Innovative Integrated Architecture: Kairos Redefines the Core Logic of World Models
Addressing common issues in existing world models, such as a lack of physical law adherence and insufficient causal reasoning, ACE ROBOTICS launched its self-developed Kairos World Model in December 2025. The core of the model is its pioneering “Multimodal Understanding-Generation-Prediction” integrated unified architecture, which completely abandons the “add-on” approach of post-training on top of video generation models.
Through a self-developed hybrid linear attention operator and a global state-sharing mechanism, this architecture deeply integrates the three core capabilities of environment understanding, future generation, and state prediction from the ground up. On the data front, Kairos was pre-trained on over 100,000 hours of human-centric real-world data and millions of hours of real-world internet videos. The training paradigm combines explicit imitation learning with latent space reinforcement learning, ensuring the model establishes a closed loop from data perception to deep understanding, significantly enhancing its scene recognition and temporal causal inference abilities.
Based on this architecture, the team developed the Kairos-4B model, the world’s first embodied world model capable of on-device deployment and direct robot actuation. It creates an end-to-end link from world understanding to state prediction, eliminating intermediate translation delays and laying the foundation for robots to perform high-real-time, high-precision “think-and-act” tasks.
Complex Manipulation and Scene Generalization: Topping RoboTwin 2.0 and LIBERO-Plus
The Kairos model demonstrated its leadership in complex task execution and adaptation to unknown environments in two key benchmarks.
On RoboTwin 2.0, a challenging dual-arm manipulation benchmark introduced by institutions like Shanghai Jiao Tong University and the University of Hong Kong, Kairos set a new record with a 96.1% average success rate, claiming the top spot.
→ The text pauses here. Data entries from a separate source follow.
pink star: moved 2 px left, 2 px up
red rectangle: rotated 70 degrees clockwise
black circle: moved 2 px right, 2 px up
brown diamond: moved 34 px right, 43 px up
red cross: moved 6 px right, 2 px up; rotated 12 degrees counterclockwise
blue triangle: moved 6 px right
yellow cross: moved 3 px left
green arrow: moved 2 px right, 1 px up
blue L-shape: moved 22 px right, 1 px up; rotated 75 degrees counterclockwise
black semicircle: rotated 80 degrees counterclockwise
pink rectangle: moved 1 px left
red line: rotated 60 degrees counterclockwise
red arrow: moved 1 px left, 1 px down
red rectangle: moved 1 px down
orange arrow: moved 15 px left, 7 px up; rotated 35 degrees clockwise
This result not only surpasses leading World Action Models (WAMs) like MotuBrain (96.0%) but also significantly outperforms Vision-Language-Action (VLA) models such as G0.5 (93.2%) and starVLA (88.3%), validating its exceptional capabilities in complex dual-arm coordination and fine-grained manipulation planning.
On LIBERO-Plus, the world’s most rigorous scene-level generalization benchmark, Kairos ranked first with a total score of 89.0. This benchmark, jointly proposed by Fudan University, the National University of Singapore, and others, tests model robustness by simulating seven real-world variables, including lighting, background, and noise. Kairos not only surpassed fellow world model Being-H0.7 (84.8) but also outperformed all leading VLA models like ACoT-VLA (88.0). Its near-perfect scores in dimensions such as lighting (97.7), background (95.8), and noise (96.8) demonstrate that robots equipped with this model can be directly deployed in diverse real-world settings like homes and factories with minimal adaptation costs.
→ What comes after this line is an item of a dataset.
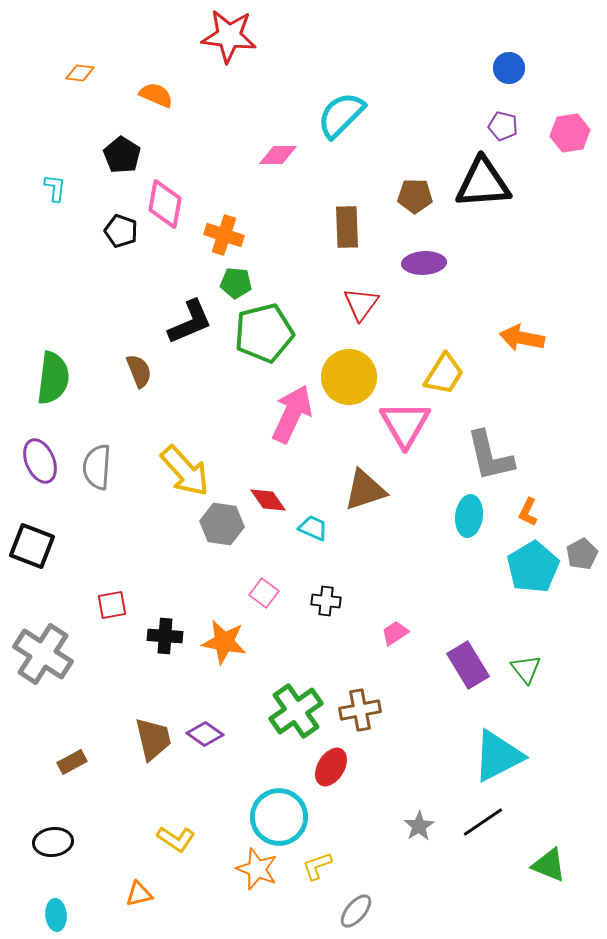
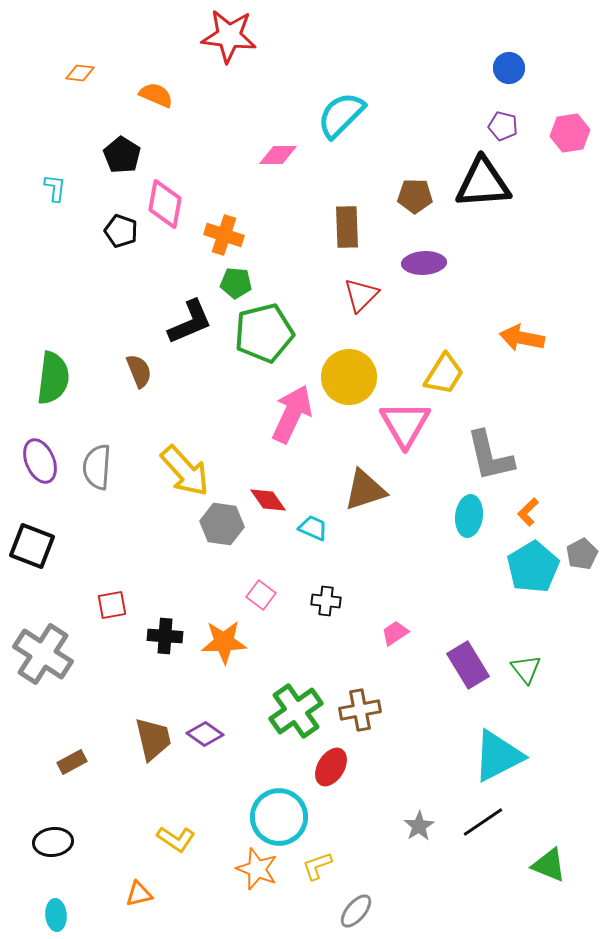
red triangle at (361, 304): moved 9 px up; rotated 9 degrees clockwise
orange L-shape at (528, 512): rotated 20 degrees clockwise
pink square at (264, 593): moved 3 px left, 2 px down
orange star at (224, 642): rotated 12 degrees counterclockwise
Physics Modeling and Parameter Efficiency: Leading the WorldModelBench for Robotics
In the WorldModelBench for Robotics, an industry gold-standard test jointly launched by UC Berkeley, NVIDIA, and others, Kairos-4B topped the global leaderboard with a total score of 9.30 using only 4B parameters. This performance comprehensively surpasses several larger models, including the 28B-parameter Lingbot and the 16B-parameter Cosmos3, setting a new record for parameter efficiency in the world model domain.
This benchmark primarily evaluates a model’s instruction following and future frame generation capabilities, which are key metrics for fundamental embodied intelligence. Kairos scored 2.36 on instruction following, tying for first place with the 16B-parameter Cosmos3, representing a 4x improvement in parameter efficiency. In physics compliance, it achieved a score of 4.96, with perfect scores for its understanding of core physical laws like Newtonian mechanics and gravity. This result signifies that Kairos has reached a state-of-the-art level of precision in modeling the physical world.

Synthetic Data Engine: DreamGen Benchmark Validates Commercialization Value
Kairos achieved another breakthrough on the DreamGen Bench, a benchmark jointly launched by NVIDIA, the University of Washington, and others to evaluate the real-world generalization capabilities of world models. It secured the global top rank in both Average Physics Adherence (AVG_PA 0.538) and overall Average Score (AVG_Score 0.618).
Scores on this benchmark show a strong positive correlation with the actual performance of downstream robot policy training. Kairos significantly outperforms competitors in the physics adherence dimension for core generalization scenarios, such as executing new behaviors (PA 0.489) and adapting to new environments (PA 0.581). This means the synthetic data generated by Kairos not only adheres closely to physical laws but also transfers effectively to unseen objects, behaviors, and environments. This will drastically reduce the training costs and cycles for robots in new scenarios, providing a core data engine for the large-scale commercialization of embodied intelligence.